Eleanora Galasso’s Little Black Book of Rome

8th June 2016

Cook, writer and teacher Eleanora Galasso moved to Rome from Puglia when she was one year old and quickly developed a passion for food that would eventually lead her to study cooking at the city's Ateneo Italiano della Cucina. From 2012, when she was working as a journalist, she started to host cooking classes in venues across Rome which in turn led to her blog and addictive Instagram account that artfully mixes food and la dolce vita and which now has a loyal following of 45K. Her first book As The Romans Do has just been published by Octopus. Here she shares some of her favourite places to eat and drink in her home town.

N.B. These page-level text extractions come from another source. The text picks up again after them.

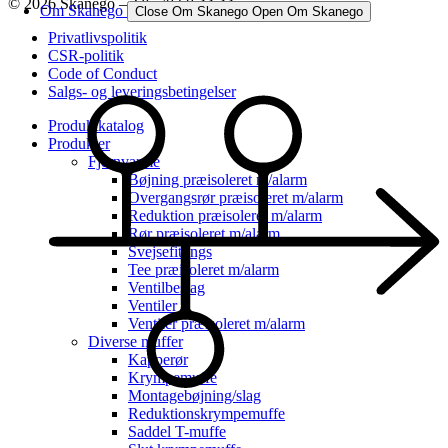
© 2026 Skanego – Tlf. 70 60 44 44
Om Skanego
Close Om Skanego
Open Om Skanego
Privatlivspolitik
CSR-politik
Code of Conduct
Salgs- og leveringsbetingelser
Produktkatalog
Produkter
Fjernvarme
Bøjning præisoleret m/alarm
Overgangsrør præisoleret m/alarm
Reduktion præisoleret m/alarm
Rør præisoleret m/alarm
Svejsefittings
Tee præisoleret m/alarm
Ventilbeslag
Ventiler
Ventiler præisoleret m/alarm
Diverse muffer
Kapperør
Krympemuffe
Montagebøjning/slag
Reduktionskrympemuffe
Saddel T-muffe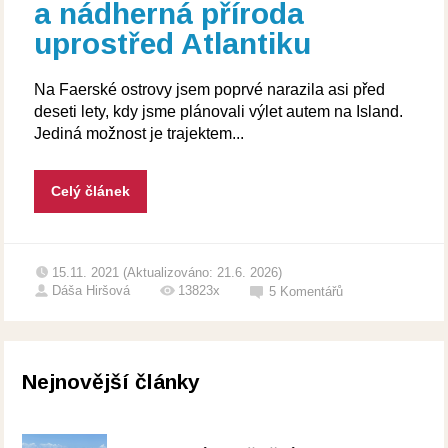
a nádherná příroda
uprostřed Atlantiku
Na Faerské ostrovy jsem poprvé narazila asi před
deseti lety, kdy jsme plánovali výlet autem na Island.
Jediná možnost je trajektem...
Celý článek
15.11. 2021 (Aktualizováno: 21.6. 2026)
Dáša Hiršová
13823x
5
Komentářů
Nejnovější články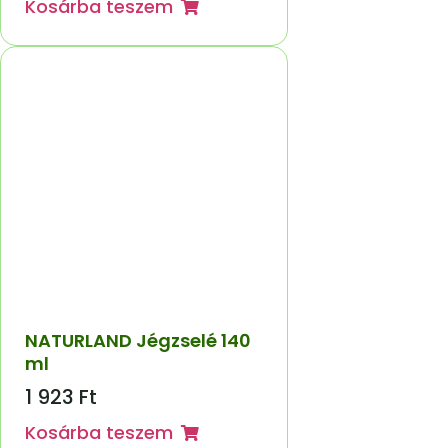
Kosárba teszem
NATURLAND Jégzselé 140
ml
1 923
Ft
Kosárba teszem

The aroma of a strong coffee will wake me up. Most Italians rarely consider breakfast a meal; they simply make a quick stop at a café on their way to work, where they drink their coffee standing up, al bar. It’d be hard to imagine Italy without coffee. In fact, you could say caffè is the national breakfast. My all time favorite venue to indulge my breakfast ritual is Bar Pica (Via della Seggiola, 12), a tiny little place tucked into a little alley beside the hustle and bustle of Largo Argentina. They might not speak a word of English, but their crunchy and blissful rice gelato more than makes up for it.

The fragrance of thin, oily pizza bianca will guide me through the morning. The oldest bakery in town, Forno Campo de’ Fiori ( Vicolo del Gallo, 14) displays its fragrant products that are ravenously grabbed by screaming children and impatient nuns at the school break – our own kind of elevenses.

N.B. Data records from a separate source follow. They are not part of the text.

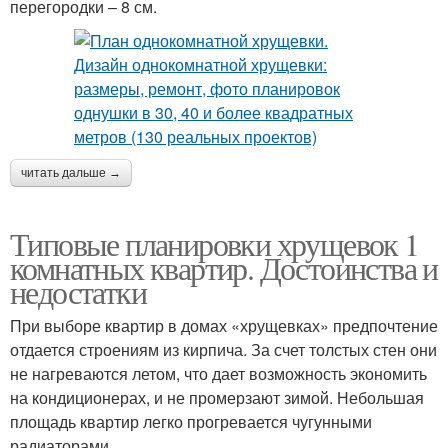
перегородки – 8 см.
читать дальше →
Типовые планировки хрущевок 1
комнатных квартир. Достоинства и
недостатки
При выборе квартир в домах «хрущевках» предпочтение
отдается строениям из кирпича. За счет толстых стен они
не нагреваются летом, что дает возможность экономить
на кондиционерах, и не промерзают зимой. Небольшая
площадь квартир легко прогревается чугунными
радиаторами.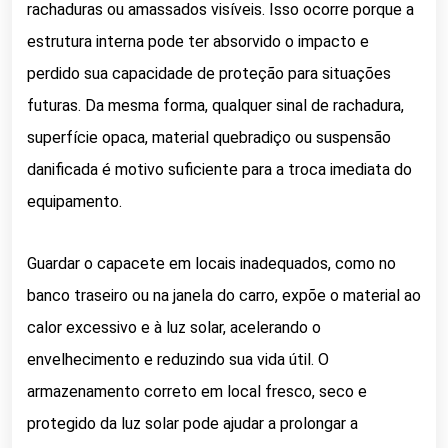
rachaduras ou amassados visíveis. Isso ocorre porque a
estrutura interna pode ter absorvido o impacto e
perdido sua capacidade de proteção para situações
futuras. Da mesma forma, qualquer sinal de rachadura,
superfície opaca, material quebradiço ou suspensão
danificada é motivo suficiente para a troca imediata do
equipamento.
Guardar o capacete em locais inadequados, como no
banco traseiro ou na janela do carro, expõe o material ao
calor excessivo e à luz solar, acelerando o
envelhecimento e reduzindo sua vida útil. O
armazenamento correto em local fresco, seco e
protegido da luz solar pode ajudar a prolongar a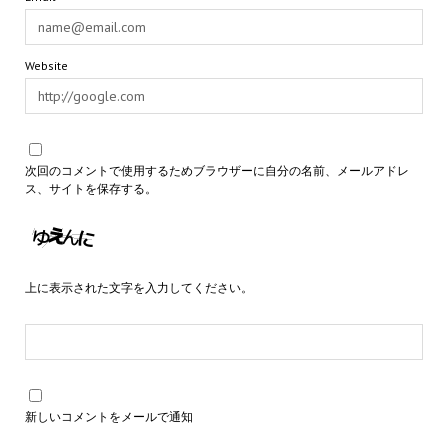
Website
次回のコメントで使用するためブラウザーに自分の名前、メールアドレ
ス、サイトを保存する。
上に表示された文字を入力してください。
新しいコメントをメールで通知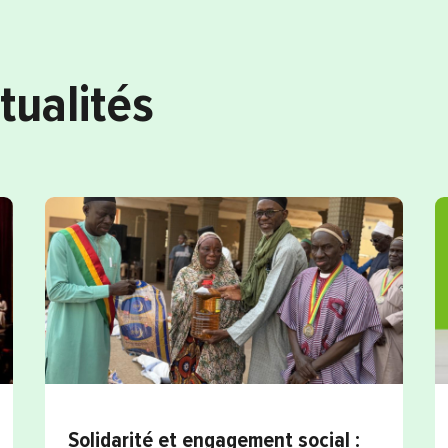
tualités
Solidarité et engagement social :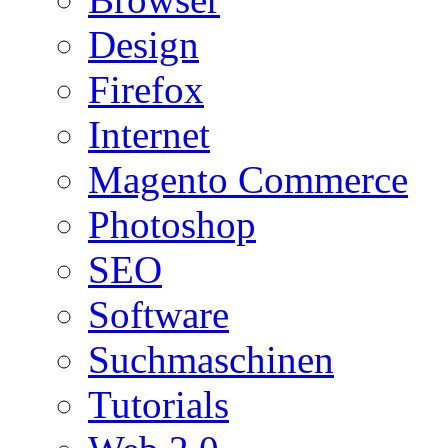
Design
Firefox
Internet
Magento Commerce
Photoshop
SEO
Software
Suchmaschinen
Tutorials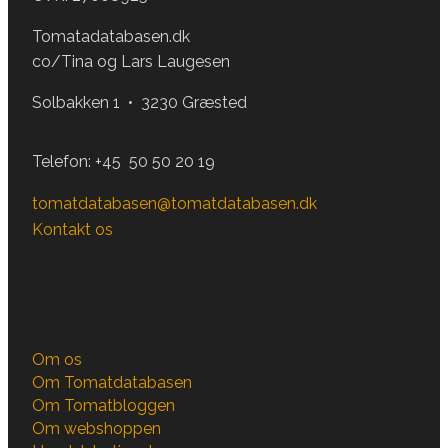
Tomatadatabasen.dk
co/Tina og Lars Laugesen
Solbakken 1 • 3230 Græsted
Telefon:
+45 50 50 20 19
tomatdatabasen@tomatdatabasen.dk
Kontakt os
Om os
Om Tomatdatabasen
Om Tomatbloggen
Om webshoppen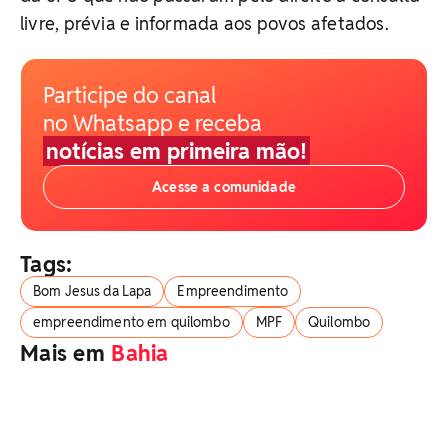
livre, prévia e informada aos povos afetados.
Participe do canal
no Whatsapp e receba
notícias em primeira mão!
Acesse a comunidade
Tags:
Bom Jesus da Lapa
Empreendimento
empreendimento em quilombo
MPF
Quilombo
Mais em
Bahia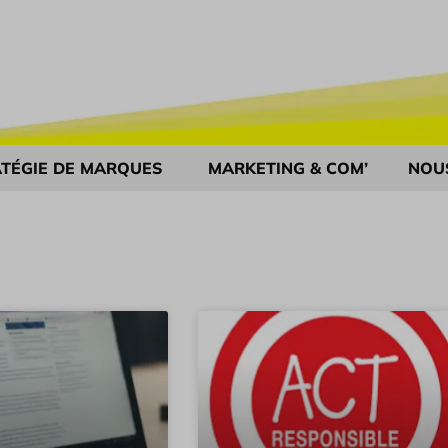
TÉGIE DE MARQUES
MARKETING & COM’
NOU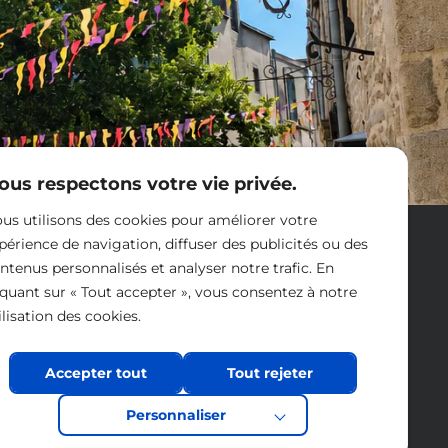
ous respectons votre vie privée.
us utilisons des cookies pour améliorer votre
Nous contacter
périence de navigation, diffuser des publicités ou des
ntenus personnalisés et analyser notre trafic. En
iquant sur « Tout accepter », vous consentez à notre
ilisation des cookies.
Accepter tout
Tout rejeter
Personnaliser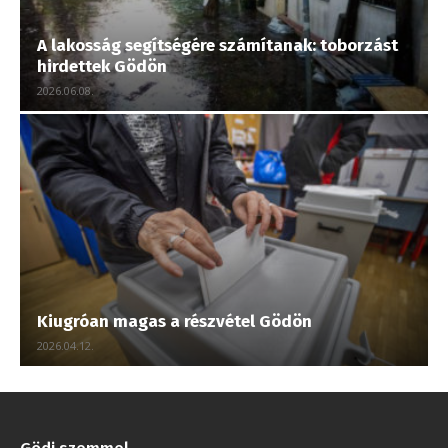
A lakosság segítségére számítanak: toborzást
hirdettek Gödön
2026.06.08.
Kiugróan magas a részvétel Gödön
2026.04.12.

When it comes to matters of the stomach, there’s no such thing as respecting the queue. On any weekday, if you go to Roscioli (Via dei Giubbonari, 21/22) a deli, restaurant and bakery, you will see hungry men and women, young and old, builders and bankers, pushing in front of each other with no apologies: it’s lunchtime warfare. The staff make succulent panini from scratch for customers coming in for a quick lunch between midday and 3pm (yes, that’s the length of a typical lunch break in Italy).

An indescribable mix of burnt wood and tomato sauce will remind me that it’s time for a #foodhappiness break. I like to tuck my napkin in my shirt at Fiaschetteria Beltramme (Via della Croce, 39), a family run restaurant. At its entrance there’s a plaque telling visitors that the restaurant is protected as a place of artistic and historical interest by decree of the Ministry for Culture. Your eyes will be magnetized as a line of nineteenth century fiaschi – traditional wicker-inlaid wine jars – make their appearance on the front scene.

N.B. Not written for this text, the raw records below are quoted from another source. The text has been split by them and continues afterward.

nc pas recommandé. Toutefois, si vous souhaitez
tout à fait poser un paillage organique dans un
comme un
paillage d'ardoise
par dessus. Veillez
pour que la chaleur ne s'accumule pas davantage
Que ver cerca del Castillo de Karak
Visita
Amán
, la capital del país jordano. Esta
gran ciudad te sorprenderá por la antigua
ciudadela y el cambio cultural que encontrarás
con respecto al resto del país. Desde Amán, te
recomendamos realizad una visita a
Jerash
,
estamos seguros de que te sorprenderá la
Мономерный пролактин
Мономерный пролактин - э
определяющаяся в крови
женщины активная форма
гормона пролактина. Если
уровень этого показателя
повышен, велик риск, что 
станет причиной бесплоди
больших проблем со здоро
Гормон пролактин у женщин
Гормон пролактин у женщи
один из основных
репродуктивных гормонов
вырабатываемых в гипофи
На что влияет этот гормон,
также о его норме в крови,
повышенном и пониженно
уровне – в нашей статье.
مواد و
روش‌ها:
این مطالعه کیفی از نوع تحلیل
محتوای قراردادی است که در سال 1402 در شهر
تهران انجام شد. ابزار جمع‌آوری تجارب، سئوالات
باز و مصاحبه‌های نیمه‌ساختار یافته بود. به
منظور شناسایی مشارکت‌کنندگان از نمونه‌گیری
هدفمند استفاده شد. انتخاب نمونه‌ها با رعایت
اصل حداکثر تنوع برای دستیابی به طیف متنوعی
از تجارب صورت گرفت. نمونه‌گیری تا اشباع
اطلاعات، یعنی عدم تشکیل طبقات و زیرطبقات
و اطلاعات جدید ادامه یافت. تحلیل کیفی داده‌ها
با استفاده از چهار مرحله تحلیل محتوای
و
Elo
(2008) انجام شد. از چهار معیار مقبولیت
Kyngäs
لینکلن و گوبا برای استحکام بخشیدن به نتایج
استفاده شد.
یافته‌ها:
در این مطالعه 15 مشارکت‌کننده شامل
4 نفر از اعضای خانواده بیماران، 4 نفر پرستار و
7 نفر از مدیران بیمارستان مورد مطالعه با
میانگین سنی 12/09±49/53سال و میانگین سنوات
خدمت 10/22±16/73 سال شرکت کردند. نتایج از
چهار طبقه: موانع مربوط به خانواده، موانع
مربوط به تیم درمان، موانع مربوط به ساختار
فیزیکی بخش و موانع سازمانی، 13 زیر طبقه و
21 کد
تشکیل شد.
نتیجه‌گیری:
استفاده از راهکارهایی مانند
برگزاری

You don’t need a watch in a city where time is marked by the smells drifting from kitchens and the ringing of church bells. When exploring the Roman way of life, keep your eyes, nose and ears wide open. I love to enjoy my aperitivo time at Bar del Fico (Piazza del Fico) or, if it’s chilly and I’m having friends over indoors, I love to make my lemons filled with tuna cream or my mozzarella in a carriage. We would start drinking and nibbling at about 6 pm, informally preparing dishes for one another in a participatory way, hence you always know when the aperitivo starts but rarely do you know when it ends. For a romantic dinner, I like to stroll around the Via Borgognona and dine at Nino, one of the most established trattorias in town.